WHAT YOU SHOULD DO — Filter task. Return each line of the material that holds the string "propio".

RECORDS PROVIDED —
....................
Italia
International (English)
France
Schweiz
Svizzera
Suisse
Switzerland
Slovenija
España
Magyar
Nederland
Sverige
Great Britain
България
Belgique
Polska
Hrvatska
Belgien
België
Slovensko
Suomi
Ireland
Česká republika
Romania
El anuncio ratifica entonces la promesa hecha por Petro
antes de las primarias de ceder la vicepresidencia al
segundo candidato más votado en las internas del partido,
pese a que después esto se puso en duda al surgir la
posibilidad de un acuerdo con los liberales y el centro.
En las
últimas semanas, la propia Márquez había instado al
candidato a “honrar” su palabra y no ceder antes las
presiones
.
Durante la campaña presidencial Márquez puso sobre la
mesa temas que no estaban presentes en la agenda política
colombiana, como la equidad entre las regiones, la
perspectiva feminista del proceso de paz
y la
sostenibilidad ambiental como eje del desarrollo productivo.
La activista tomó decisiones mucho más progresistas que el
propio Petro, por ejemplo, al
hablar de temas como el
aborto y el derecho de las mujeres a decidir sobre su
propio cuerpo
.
....................
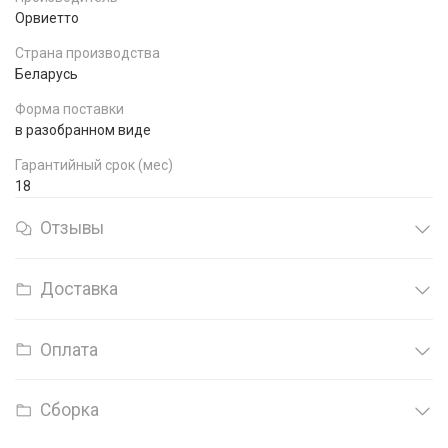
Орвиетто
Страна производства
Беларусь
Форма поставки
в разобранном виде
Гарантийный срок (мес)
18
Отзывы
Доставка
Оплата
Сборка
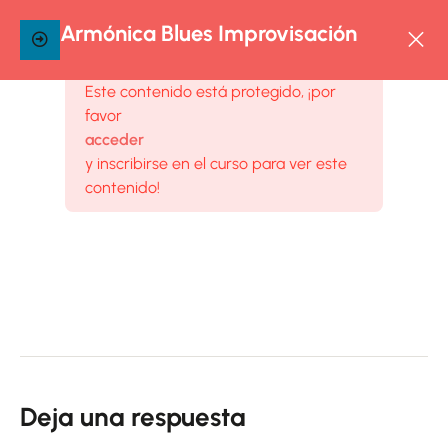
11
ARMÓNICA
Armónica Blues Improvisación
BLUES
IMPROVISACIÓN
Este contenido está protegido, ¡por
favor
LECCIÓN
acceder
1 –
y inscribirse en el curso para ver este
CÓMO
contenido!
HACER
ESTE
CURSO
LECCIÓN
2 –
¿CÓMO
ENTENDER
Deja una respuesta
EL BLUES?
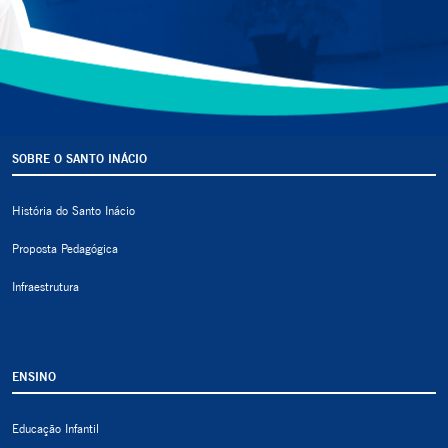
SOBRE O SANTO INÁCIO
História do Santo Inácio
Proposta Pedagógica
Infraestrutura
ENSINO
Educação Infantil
....................
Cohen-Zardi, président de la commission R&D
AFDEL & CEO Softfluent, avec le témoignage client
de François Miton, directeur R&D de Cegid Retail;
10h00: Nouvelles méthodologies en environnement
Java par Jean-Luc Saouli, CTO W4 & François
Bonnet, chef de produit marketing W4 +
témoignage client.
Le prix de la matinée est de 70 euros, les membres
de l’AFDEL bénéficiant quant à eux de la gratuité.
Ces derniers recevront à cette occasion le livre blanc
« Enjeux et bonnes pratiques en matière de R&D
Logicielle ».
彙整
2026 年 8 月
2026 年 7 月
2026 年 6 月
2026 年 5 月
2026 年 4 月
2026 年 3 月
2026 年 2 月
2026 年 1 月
....................
SOLUTION —
propio Petro, por ejemplo, al
propio cuerpo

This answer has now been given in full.